Fact: Parise was a minus-2 as the Wild lost 4-0 to Vegas, which leads the first-round playoff series, three games to one.
Fact: Parise, making a prorated $13 million a year with four years remaining on his contract, and who fared well on the power play this year, was used on the fourth line and did not receive time on the power play.
Fact: Parise was benched for three of the final four regular-season games and the first three games of this series despite being healthy and his team needing a player with his particular set of skills.
That Parise only belatedly returned to the ice is promising yet ominous. He played because Marcus Johansson broke his left arm in Game 3, on Thursday night. That only an injury to a struggling player would cause the Wild braintrust to bring Parise back is a commentary on his play, and the Wild's altered philosophy.
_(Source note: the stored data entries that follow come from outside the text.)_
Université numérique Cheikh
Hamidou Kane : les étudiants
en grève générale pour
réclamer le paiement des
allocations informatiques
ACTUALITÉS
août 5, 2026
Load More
Former general manager Chuck Fletcher and owner Craig Leipold had to play salesman to get Parise and Suter to sign with the Wild. Parise and Suter received 13-year, $98-million contracts that were bound to become burdens at some point.
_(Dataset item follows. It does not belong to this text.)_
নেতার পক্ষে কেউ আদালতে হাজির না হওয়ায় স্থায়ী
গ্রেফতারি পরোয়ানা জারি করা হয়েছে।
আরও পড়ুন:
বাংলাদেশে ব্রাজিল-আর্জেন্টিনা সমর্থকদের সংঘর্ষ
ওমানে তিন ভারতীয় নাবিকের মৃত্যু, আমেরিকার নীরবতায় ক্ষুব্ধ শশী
Fletcher and Leipold knew they had handed the keys to the franchise to Parise and Suter. Fletcher and coach Mike Yeo knew who held the true power in the organization, and it wasn't them.
When Bruce Boudreau replaced Yeo, after an interim stretch by John Torchetti, Boudreau let his displeasure with Parise be known with snide comments and press-conference eyerolls. But Boudreau did not push back against Parise and Suter in terms of playing time.